The surveillance of journalists profoundly threatens free speech and privacy by undermining the protection of sources, potentially deterring them from providing information in the public interest. The consequences of this misuse are severe, posing potential life-threatening risks, enabling political repression, arbitrary detention, and even extrajudicial killings. For instance, the Pegasus Project investigation in 2021 analyzed a leaked list of over 50,000 phone numbers reportedly targeted by NSO customers, including nine Bahraini activists.

US Policy Response and the Paragon Controversy

The proliferation of commercial spyware presents growing counterintelligence and security risks, especially for U.S. Government personnel overseas. The Biden-Harris Administration responded with specific policy actions:

  • Executive Order 14093 (March 27, 2023): This order explicitly prohibited the operational use by U.S. Government departments and agencies of commercial spyware that poses significant security risks or has been misused by foreign actors to enable human rights abuses.
  • Key Risk Factors: Factors indicating such risk included unauthorized access attempts against U.S. Government devices or use by foreign actors against activists to curb dissent.

Another major entity in this market is Paragon Solutions, founded in Israel in 2019. Paragon’s flagship spyware, Graphite, focuses specifically on breaking into encrypted messaging applications like WhatsApp, Signal, and iMessage without gaining control of the entire device.

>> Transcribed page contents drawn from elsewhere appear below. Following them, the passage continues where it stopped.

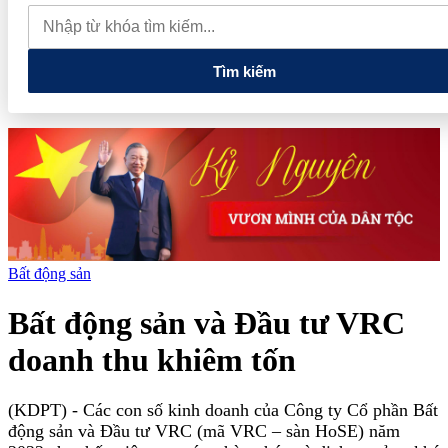
dự án Khu Nhà ở xã hội Phú Minh gần 400 tỷ đồng
Gia đình
Chủ tịch DIC Corp tiếp tục bị bán giải chấp hơn 8 triệu cổ phiếu,
doanh nghiệp mới hoàn thành khoảng 1/4 kế hoạch năm
Tìm kiếm
Bất động sản
Bất động sản và Đầu tư VRC
doanh thu khiêm tốn
(KDPT)
- Các con số kinh doanh của Công ty Cổ phần Bất
động sản và Đầu tư VRC (mã VRC – sàn HoSE) năm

The ICE Contract sparked renewed alarm. The Biden administration initially suspended a $2 million contract between U.S. Immigration and Customs Enforcement (ICE) and Paragon Solutions in October 2024. However, the contract was reactivated around September 2025 by the Trump administration. This reactivation occurred after Paragon’s shares were transferred to Paragon Parent Inc., a U.S. company, thereby technically complying with the executive order’s requirement that providers be U.S.-based. Critics warned that ICE's access to such invasive cyber-weapons, especially given its "troubling track record," poses a profound threat to civil liberties and privacy within the U.S..

Defense and Mitigation Against Spyware

Since mobile devices often lack the strong security defenses of traditional endpoints, they are viewed as "low-hanging fruit" by threat actors employing spyware. Organizations must establish strong safeguards.

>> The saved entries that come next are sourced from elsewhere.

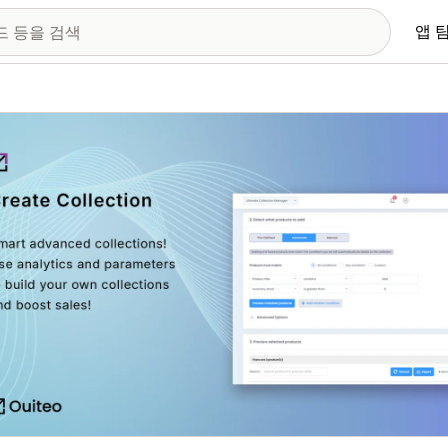
앱 
 이미지 갤러리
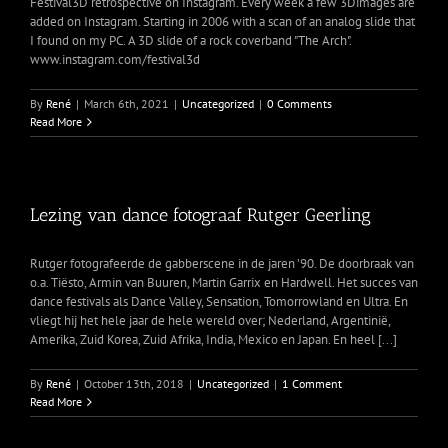
Festival3D retrospective on Instagram. Every week a few 3Dimages are
added on Instagram. Starting in 2006 with a scan of an analog slide that
I found on my PC. A 3D slide of a rock coverband "The Arch".
www.instagram.com/festival3d
By
René
|
March 6th, 2021
|
Uncategorized
|
0 Comments
Read More
Lezing van dance fotograaf Rutger Geerling
Rutger fotografeerde de gabberscene in de jaren ’90. De doorbraak van
o.a. Tiësto, Armin van Buuren, Martin Garrix en Hardwell. Het succes van
dance festivals als Dance Valley, Sensation, Tomorrowland en Ultra. En
vliegt hij het hele jaar de hele wereld over; Nederland, Argentinië,
Amerika, Zuid Korea, Zuid Afrika, India, Mexico en Japan. En heel [...]
By
René
|
October 13th, 2018
|
Uncategorized
|
1 Comment
Read More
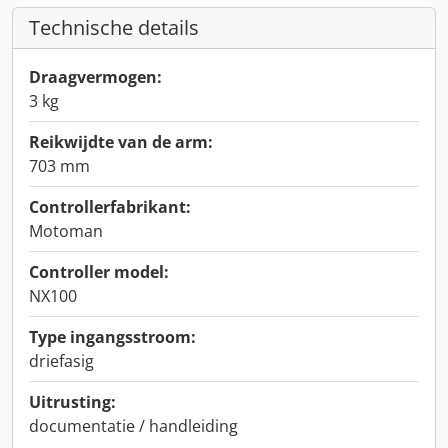
Technische details
Draagvermogen:
3 kg
Reikwijdte van de arm:
703 mm
Controllerfabrikant:
Motoman
Controller model:
NX100
Type ingangsstroom:
driefasig
Uitrusting:
documentatie / handleiding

Organizational Safeguards:

  1. Mobile Threat Defense (MTD) Solutions: Implement MTD solutions that provide continuous, real-time, on-device threat detection.
  2. Supplement MDM: MTD solutions supplement Mobile Device Management (MDM) by also using Mobile App Vetting (MAV) capabilities to evaluate applications for privacy and security risks.

Individual User Security Steps:

  • Update Devices: It is strongly recommended to update devices to the latest operating systems, such as updating to iOS 14.8, which patched the ForcedEntry vulnerability.
  • Limit Communication: Concerned users may block iMessages from unknown senders, or adopt the more drastic measure of completely disabling the iMessage function.
  • Physical and Network Security: Users should limit physical access to their phones and avoid public WiFi services unless using a VPN.
  • Disappearing Messages: Use disappearing messages in end-to-end encrypted apps.
  • Frequent Resets: Frequent phone resets may temporarily remove non-persistent malware.